That being so, even if the 5th to 9th respondents were members of the People’s Democratic Party as at 2008, when they were appointed, their appointment was proper and valid, and the appointment vested them with a right to five years in office by the provisions of Section 199 (1) (c) of the Constitution.

That the 1st respondent failed to prove that the 5th to 6th respondents were members of the PDP, and the trial court was wrong to have found so, especially as the burden was on the 1st respondent to establish that fact, but he failed; learned counsel referred the court to APC V INEC (2015) 8 NWLR part 1462 at 586.

That the finding of the trial Court that the Constitution (first amendment alteration) Act came into effect on the 4th of January 2011 is not correct because it came into effect on the 10th of January 2011.

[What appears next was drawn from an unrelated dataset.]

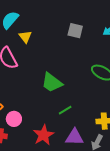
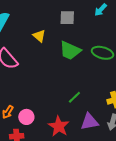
yellow triangle: (25, 37) -> (39, 36), moved
green trapezoid: (52, 83) -> (70, 50), moved

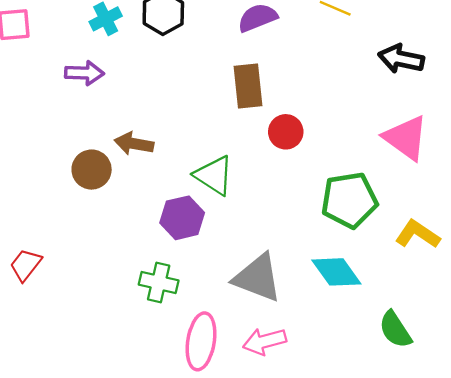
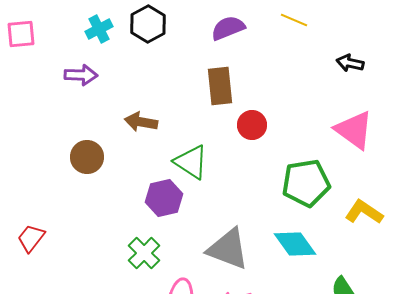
black arrow: (401, 59) -> (350, 63), size x0.7
brown arrow: (134, 144) -> (141, 122), moved
green cross: (159, 283) -> (144, 253), turned 32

That the provisions of Section 21 of the Act does not apply to the 5th respondent who was no longer a member of any political party, as the Constitution does not operate retrospectively; learned

?6 counsel referred the court to EZE V ABIA STATE (2010) 15 NWLR part 1216 and MARWA V NYAKO (2012) 6 NWLR part 1296 at 299.

In response it is submitted for the 1st respondent that courts of law are bound to enforce and give effect to the mandatory provisions of a statute; learned counsel referred this court to INYANG V EBONG (2002) 2 NWLR part 752 at 331, and contended that the 1st respondent established during the trial that the 5th and 6th respondents were members of the appellant, and therefore not competent to be members of the 4th respondent; and therefore the 4th respondent was not properly composed to conduct local government elections in Kogi State as required by Sections 197 and 200 (1) of the 1999 Constitution of the Federal Republic of Nigeria (as amended).

That Section 200(1) of the 1999 Constitution (as amended) clearly excludes members of a political party from membership of State Independent Electoral Commission, and the trial court was properly guided by the principles of interpretation; learned counsel referred this court to page 1046 of volume 3 of the records of appeal.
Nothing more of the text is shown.